5.2 Concernant plus spécifiquement les notions de sécurité et d'ordre
publics, qui sont par ailleurs à la base de la motivation de la décision
querellée, il convient de préciser que l'ordre public comprend l'ensemble
des représentations non écrites de l'ordre, dont le respect doit être
considéré comme une condition inéluctable d'une cohabitation humaine
ordonnée. La notion de sécurité publique, quant à elle, signifie
l'inviolabilité de l'ordre juridique objectif, des biens juridiques des
individus, notamment la vie, la santé, la liberté et la propriété, ainsi que
les institutions de l'Etat (cf. Message du Conseil fédéral du 8 mars 2002
concernant la loi sur les étrangers, FF 2002 3564).

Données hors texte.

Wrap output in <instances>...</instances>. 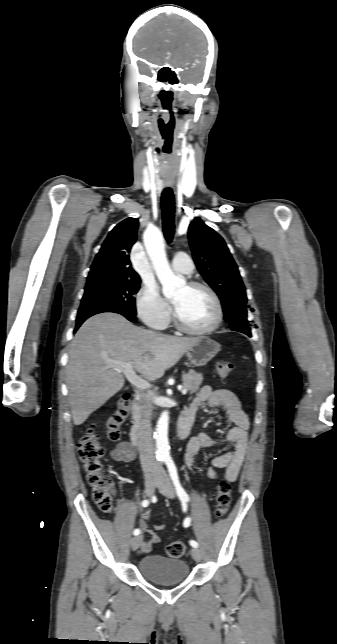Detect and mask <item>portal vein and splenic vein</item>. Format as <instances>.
I'll list each match as a JSON object with an SVG mask.
<instances>
[{"label":"portal vein and splenic vein","mask_w":337,"mask_h":644,"mask_svg":"<svg viewBox=\"0 0 337 644\" xmlns=\"http://www.w3.org/2000/svg\"><path fill=\"white\" fill-rule=\"evenodd\" d=\"M111 366L121 370L125 374V376L128 379V381L131 384H133L134 386H136L137 388L148 389V388L151 387V385L147 381H145L142 378H140L133 371L131 362H127V363H125V362H113ZM181 392H182L183 395H186L187 389L182 388Z\"/></svg>","instance_id":"18ae733b"}]
</instances>
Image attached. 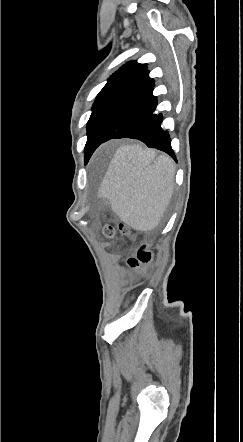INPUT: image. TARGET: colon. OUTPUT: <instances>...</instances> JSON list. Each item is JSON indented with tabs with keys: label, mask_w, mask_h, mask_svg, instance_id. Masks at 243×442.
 Masks as SVG:
<instances>
[{
	"label": "colon",
	"mask_w": 243,
	"mask_h": 442,
	"mask_svg": "<svg viewBox=\"0 0 243 442\" xmlns=\"http://www.w3.org/2000/svg\"><path fill=\"white\" fill-rule=\"evenodd\" d=\"M119 231L123 235L128 234V229L125 225L121 224L119 226ZM104 235L107 239L117 238L116 230L112 226H106L104 228ZM151 259H152V253L149 251V249L146 246H142L138 249L136 255L128 259L127 263L132 269L138 270L142 266H145L148 263H150Z\"/></svg>",
	"instance_id": "colon-1"
}]
</instances>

L'ordonnance du 24 octobre 2007 relative à l'admission, au séjour et à
l'exercice d'une activité lucrative (OASA, RS 142.201) précise, en son
art. 80 al. 1, qu'il y a notamment atteinte à la sécurité et à l'ordre publics
en cas de violation de prescriptions légales ou de décisions d'autorités
(let. a), en cas de nonaccomplissement volontaire d'obligations de droit
public ou privé (let. b) ou en cas d'apologie publique d'un crime contre la
paix, d'un crime de guerre, d'un crime contre l'humanité ou d'acte de
terrorisme, ou en cas d'incitation à de tels crimes ou d'appel à la haine
contre certaines catégories de population (let. c). Pour pouvoir affirmer
que la sécurité et l'ordre publics sont menacés, il faut des éléments
concrets indiquant que le séjour en Suisse de la personne concernée
conduit selon toute vraisemblance à une atteinte à la sécurité et à l'ordre
publics (art. 80 al. 2 OASA).
Selon le Message précité (cf. p. 3568), l'interdiction d'entrée permet
d'empêcher l'entrée ou le retour d'un étranger dont le séjour en Suisse
est indésirable. Elle n'est pas considérée comme une peine sanctionnant
un comportement déterminé, mais une mesure ayant pour but de prévenir
une atteinte à la sécurité et à l'ordre publics.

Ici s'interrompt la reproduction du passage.